In patients with peripheral artery disease, bempedoic acid demonstrated a 36 percent relative risk reduction and a 2.5 percent ARR in major adverse limb events (cumulative incidence, 5.8 vs 8.3 percent; HR, 0.64; 95 percent CI, 0.44– 0.93; p=0.018) vs placebo. [Bonaca MP, AHA 2024]
Based on the Cholesterol Treatment Trialists’ Collaboration methodology, the relationship between CV risk reduction and LDL-C lowering with bempedoic acid was similar to that of statins, with a 25 percent reduction in risk of first major vascular event per 1.0 mmol/L reduction in LDL-C demonstrated by bempedoic acid in CLEAR Outcomes. [J Am Coll Cardiol 2024;84:152-162]
Insights from HACOL-ACS trial
“With bempedoic acid gaining importance in LDL-C management, there remains a need for studies to provide up-to-date data on how many patients achieve guideline LDL-C targets with atorvastatin plus ezetimibe, and how the addition of bempedoic acid helps more patients reach their goals,” said Schäfer.
The ongoing HACOL-ACS (Hannover Cholesterol Lowering-ACS) trial aims to address these questions by assessing the effectiveness of bempedoic acid in patients who have had ST-elevation MI or non–ST-elevation MI. [EudraCT 2022-003526-50]
ESC recommendations for bempedoic acid
ESC’s 2024 guidelines for chronic coronary syndrome reinforce the recommendation for lipid-lowering treatment with an LDL-C goal of <1.4 mmol/L (<55 mg/dL) and a ≥50 percent reduction from baseline (class I, level A). [EurHeart J 2024;45:3415-3537]

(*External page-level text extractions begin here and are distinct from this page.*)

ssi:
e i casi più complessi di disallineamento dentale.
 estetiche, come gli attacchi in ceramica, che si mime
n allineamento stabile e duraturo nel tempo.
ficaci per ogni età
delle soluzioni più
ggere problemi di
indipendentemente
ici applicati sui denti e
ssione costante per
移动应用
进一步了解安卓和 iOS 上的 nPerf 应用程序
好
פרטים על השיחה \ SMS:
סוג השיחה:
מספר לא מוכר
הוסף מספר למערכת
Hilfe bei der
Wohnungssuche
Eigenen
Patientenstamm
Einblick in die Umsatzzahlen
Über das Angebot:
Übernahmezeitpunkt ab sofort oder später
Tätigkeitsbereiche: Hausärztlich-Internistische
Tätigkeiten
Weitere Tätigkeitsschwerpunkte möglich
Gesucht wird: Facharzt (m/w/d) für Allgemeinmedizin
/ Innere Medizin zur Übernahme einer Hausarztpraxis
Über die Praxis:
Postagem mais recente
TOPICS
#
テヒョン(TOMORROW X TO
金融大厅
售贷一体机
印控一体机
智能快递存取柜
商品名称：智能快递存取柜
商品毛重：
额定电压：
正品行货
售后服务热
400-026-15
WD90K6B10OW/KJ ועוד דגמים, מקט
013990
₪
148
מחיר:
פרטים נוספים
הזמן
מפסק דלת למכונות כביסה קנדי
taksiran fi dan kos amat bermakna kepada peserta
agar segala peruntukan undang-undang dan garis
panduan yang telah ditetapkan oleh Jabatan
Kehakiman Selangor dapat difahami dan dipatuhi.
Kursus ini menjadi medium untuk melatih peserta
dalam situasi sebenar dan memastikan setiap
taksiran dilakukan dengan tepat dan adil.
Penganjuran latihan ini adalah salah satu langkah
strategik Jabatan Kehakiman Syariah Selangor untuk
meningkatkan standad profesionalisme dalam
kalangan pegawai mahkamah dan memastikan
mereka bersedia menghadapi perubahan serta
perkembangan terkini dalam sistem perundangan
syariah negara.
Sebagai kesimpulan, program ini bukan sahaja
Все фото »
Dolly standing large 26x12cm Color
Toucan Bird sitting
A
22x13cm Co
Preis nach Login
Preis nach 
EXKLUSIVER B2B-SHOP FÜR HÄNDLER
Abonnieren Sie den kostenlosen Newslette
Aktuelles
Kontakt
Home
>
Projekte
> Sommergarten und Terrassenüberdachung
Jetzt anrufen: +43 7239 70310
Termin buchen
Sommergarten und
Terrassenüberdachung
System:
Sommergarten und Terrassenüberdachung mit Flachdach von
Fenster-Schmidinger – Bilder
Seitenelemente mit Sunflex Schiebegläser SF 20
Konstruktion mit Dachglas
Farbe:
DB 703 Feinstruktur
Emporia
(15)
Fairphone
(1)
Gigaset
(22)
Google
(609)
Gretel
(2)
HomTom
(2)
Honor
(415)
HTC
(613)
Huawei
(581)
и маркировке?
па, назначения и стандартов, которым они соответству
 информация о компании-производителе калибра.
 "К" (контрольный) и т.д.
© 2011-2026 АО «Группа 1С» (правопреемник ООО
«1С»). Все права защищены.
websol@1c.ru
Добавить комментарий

Combination therapy with bempedoic acid is recommended in patients who are statin-intolerant and do not achieve treatment goal on ezetimibe (class I, level B). For patients already on the maximum tolerated dose of statin plus ezetimibe who fail to achieve their treatment goal, combination with bempedoic acid should be considered (class IIa, level C).